- BRIEF
Every entry below is to be copied exactly, apart from any picture it holds.

- Stored items from a collection
..............................

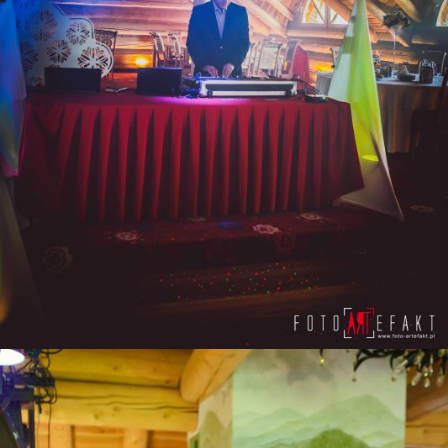
ZOBACZ POWIĘKSZENIE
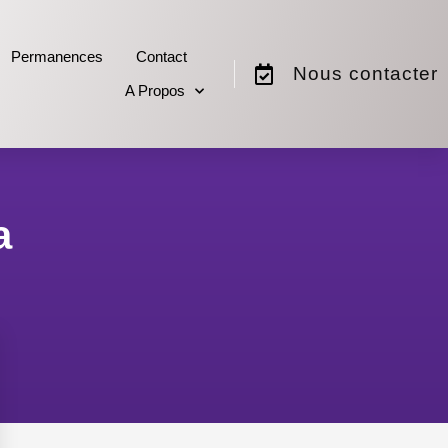
Permanences
Contact
Nous contacter
A Propos
a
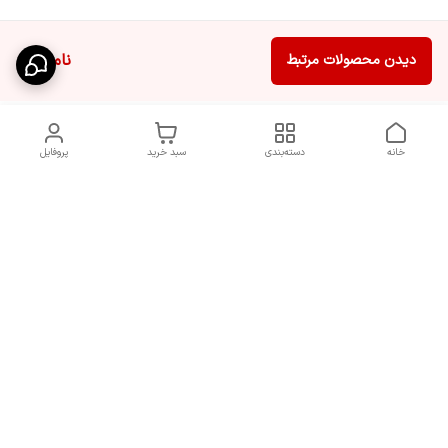
ناموجود
دیدن محصولات مرتبط
خانه
دسته‌بندی
سبد خرید
پروفایل
دسترسی سریع
سیاست حریم خصوصی
تماس با ما
قوانین و مقررات
شکایات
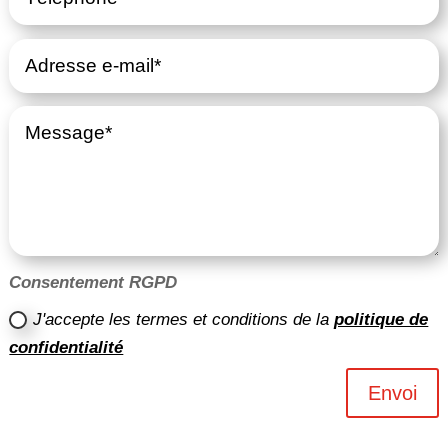
Consentement RGPD
J'accepte les termes et conditions de la
politique de
confidentialité
Envoi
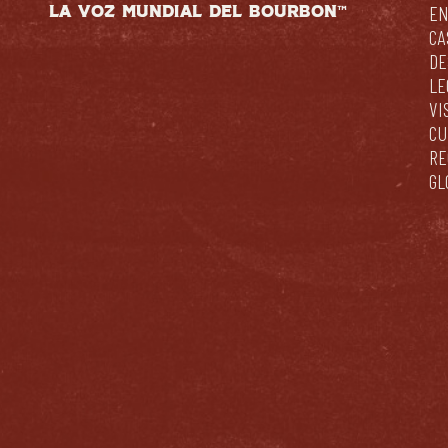
LA VOZ MUNDIAL DEL BOURBON™
EN
CA
DE
LE
VI
CU
RE
GL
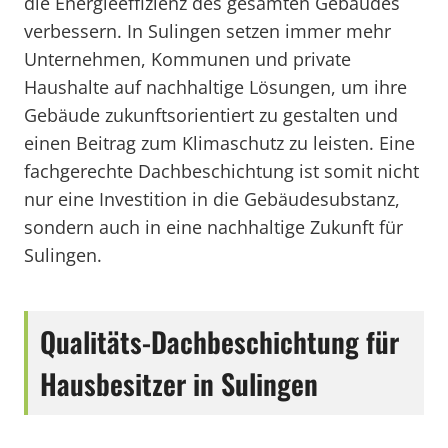
die Energieeffizienz des gesamten Gebäudes
verbessern. In Sulingen setzen immer mehr
Unternehmen, Kommunen und private
Haushalte auf nachhaltige Lösungen, um ihre
Gebäude zukunftsorientiert zu gestalten und
einen Beitrag zum Klimaschutz zu leisten. Eine
fachgerechte Dachbeschichtung ist somit nicht
nur eine Investition in die Gebäudesubstanz,
sondern auch in eine nachhaltige Zukunft für
Sulingen.
Qualitäts-Dachbeschichtung für
Hausbesitzer in Sulingen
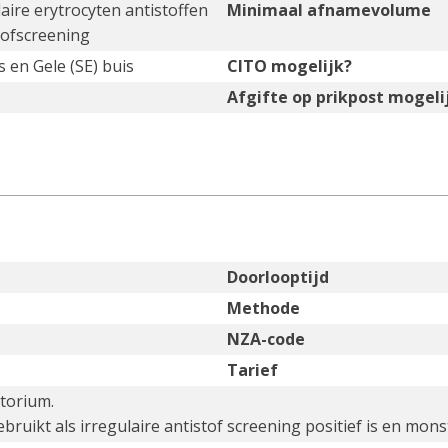
ulaire erytrocyten antistoffen
Minimaal afnamevolume
tofscreening
 en Gele (SE) buis
CITO mogelijk?
Afgifte op prikpost mogeli
Doorlooptijd
Methode
NZA-code
Tarief
atorium.
bruikt als irregulaire antistof screening positief is en mo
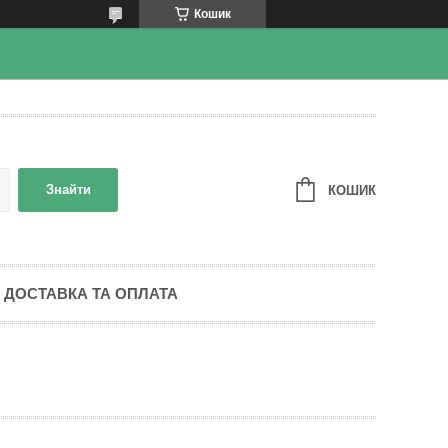
Кошик
Знайти
КОШИК
ДОСТАВКА ТА ОПЛАТА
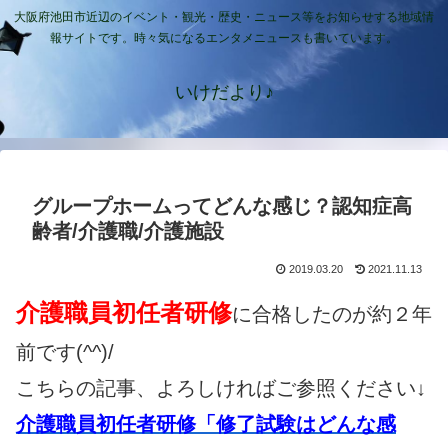
大阪府池田市近辺のイベント・観光・歴史・ニュース等をお知らせする地域情
報サイトです。時々気になるエンタメニュースも書いています。
いけだより♪
グループホームってどんな感じ？認知症高
齢者/介護職/介護施設
2019.03.20
2021.11.13
介護職員初任者研修
に合格したのが約２年
前です(^^)/
こちらの記事、よろしければご参照ください↓
介護職員初任者研修「修了試験はどんな感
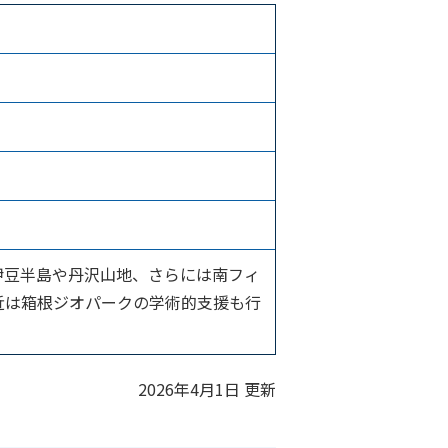
伊豆半島や丹沢山地、さらには南フィ
最近は箱根ジオパークの学術的支援も行
2026年4月1日 更新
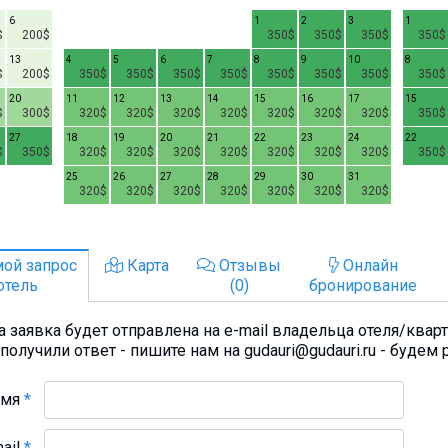
6
1
2
3
1
$
200$
350$
350$
350$
350$
13
4
5
6
7
8
9
10
8
$
200$
350$
350$
350$
350$
350$
350$
350$
350$
20
11
12
13
14
15
16
17
15
$
300$
320$
320$
320$
320$
320$
320$
320$
350$
27
18
19
20
21
22
23
24
22
$
350$
320$
320$
320$
320$
320$
320$
320$
350$
25
26
27
28
29
30
31
320$
320$
320$
320$
320$
320$
320$
ой запрос
Карта
Отзывы
Онлайн
отель
(0)
бронирование
 заявка будет отправлена на e-mail владельца отеля/квар
получили ответ - пишите нам на gudauri@gudauri.ru - будем 
Имя
*
mail
*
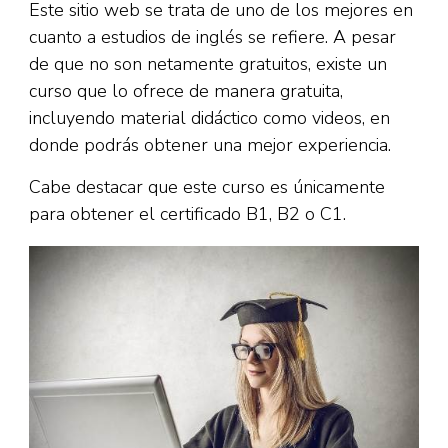
Este sitio web se trata de uno de los mejores en
cuanto a estudios de inglés se refiere. A pesar
de que no son netamente gratuitos, existe un
curso que lo ofrece de manera gratuita,
incluyendo material didáctico como videos, en
donde podrás obtener una mejor experiencia.
Cabe destacar que este curso es únicamente
para obtener el certificado B1, B2 o C1.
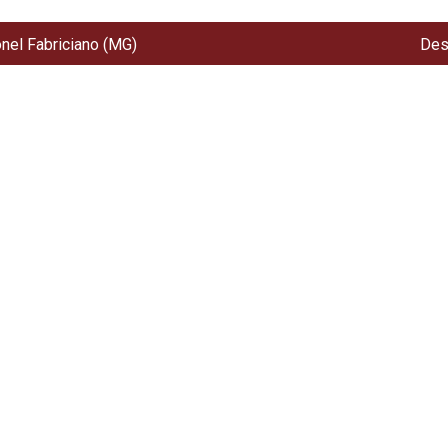
onel Fabriciano (MG)
Des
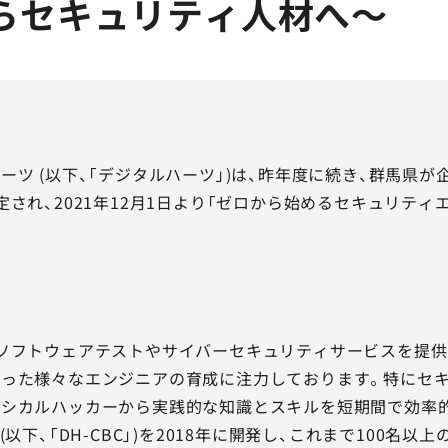
らセキュリティ人材へ～
ツ (以下、「デジタルハーツ」)は、昨年度に続き、群馬県
定され、2021年12月1日より「ゼロから始めるセキュリテ
ソフトウェアテストやサイバーセキュリティサービスを提供
った様々なエンジニアの育成に注力しております。特にセキ
シカルハッカーから実践的な知識とスキルを短期間で効率的
AMP」(以下、「DH-CBC」)を2018年に開発し、これまで1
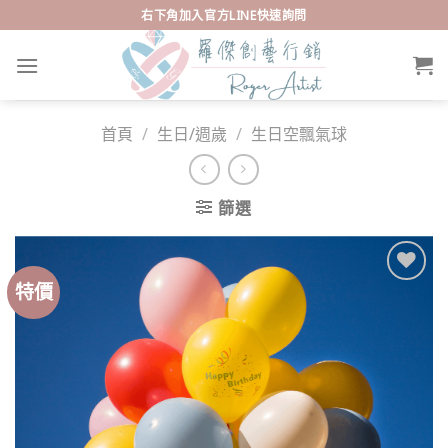
Skip
右下角加入官方LINE快速詢問
to
content
首頁
/
生日/週歲
/
生日空飄氣球
篩選
特價
Add to
wishlist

..............................

- TASK ANSWER
ZOBACZ POWIĘKSZENIE
Permanences
Contact
Nous contacter
A Propos
a
ناموجود
دیدن محصولات مرتبط
خانه
دسته‌بندی
سبد خرید
پروفایل
دسترسی سریع
سیاست حریم خصوصی
تماس با ما
قوانین و مقررات
شکایات
Consentement RGPD
J'accepte les termes et conditions de la
politique de
confidentialité
Envoi
LA VOZ MUNDIAL DEL BOURBON™
EN
CA
DE
LE
VI
CU
RE
GL
die Energieeffizienz des gesamten Gebäudes
verbessern. In Sulingen setzen immer mehr
Unternehmen, Kommunen und private
Haushalte auf nachhaltige Lösungen, um ihre
Gebäude zukunftsorientiert zu gestalten und
einen Beitrag zum Klimaschutz zu leisten. Eine
fachgerechte Dachbeschichtung ist somit nicht
nur eine Investition in die Gebäudesubstanz,
sondern auch in eine nachhaltige Zukunft für
Sulingen.
Qualitäts-Dachbeschichtung für
Hausbesitzer in Sulingen
ulaire erytrocyten antistoffen
Minimaal afnamevolume
tofscreening
 en Gele (SE) buis
CITO mogelijk?
Afgifte op prikpost mogeli
Doorlooptijd
Methode
NZA-code
Tarief
atorium.
bruikt als irregulaire antistof screening positief is en mo
Кошик
Знайти
КОШИК
ДОСТАВКА ТА ОПЛАТА
大阪府池田市近辺のイベント・観光・歴史・ニュース等をお知らせする地域情
報サイトです。時々気になるエンタメニュースも書いています。
いけだより♪
グループホームってどんな感じ？認知症高
齢者/介護職/介護施設
2019.03.20
2021.11.13
介護職員初任者研修
に合格したのが約２年
前です(^^)/
こちらの記事、よろしければご参照ください↓
介護職員初任者研修「修了試験はどんな感
伊豆半島や丹沢山地、さらには南フィ
最近は箱根ジオパークの学術的支援も行
2026年4月1日 更新
6
1
2
3
1
$
200$
350$
350$
350$
350$
13
4
5
6
7
8
9
10
8
$
200$
350$
350$
350$
350$
350$
350$
350$
350$
20
11
12
13
14
15
16
17
15
$
300$
320$
320$
320$
320$
320$
320$
320$
350$
27
18
19
20
21
22
23
24
22
$
350$
320$
320$
320$
320$
320$
320$
320$
350$
25
26
27
28
29
30
31
320$
320$
320$
320$
320$
320$
320$
ой запрос
Карта
Отзывы
Онлайн
отель
(0)
бронирование
 заявка будет отправлена на e-mail владельца отеля/квар
получили ответ - пишите нам на gudauri@gudauri.ru - будем 
Имя
*
mail
*
Este sitio web se trata de uno de los mejores en
cuanto a estudios de inglés se refiere. A pesar
de que no son netamente gratuitos, existe un
curso que lo ofrece de manera gratuita,
incluyendo material didáctico como videos, en
donde podrás obtener una mejor experiencia.
Cabe destacar que este curso es únicamente
para obtener el certificado B1, B2 o C1.
onel Fabriciano (MG)
Des
らセキュリティ人材へ～
ツ (以下、「デジタルハーツ」)は、昨年度に続き、群馬県
定され、2021年12月1日より「ゼロから始めるセキュリテ
ソフトウェアテストやサイバーセキュリティサービスを提供
った様々なエンジニアの育成に注力しております。特にセキ
シカルハッカーから実践的な知識とスキルを短期間で効率的
AMP」(以下、「DH-CBC」)を2018年に開発し、これまで1
Skip
右下角加入官方LINE快速詢問
to
content
首頁
/
生日/週歲
/
生日空飄氣球
篩選
特價
Add to
wishlist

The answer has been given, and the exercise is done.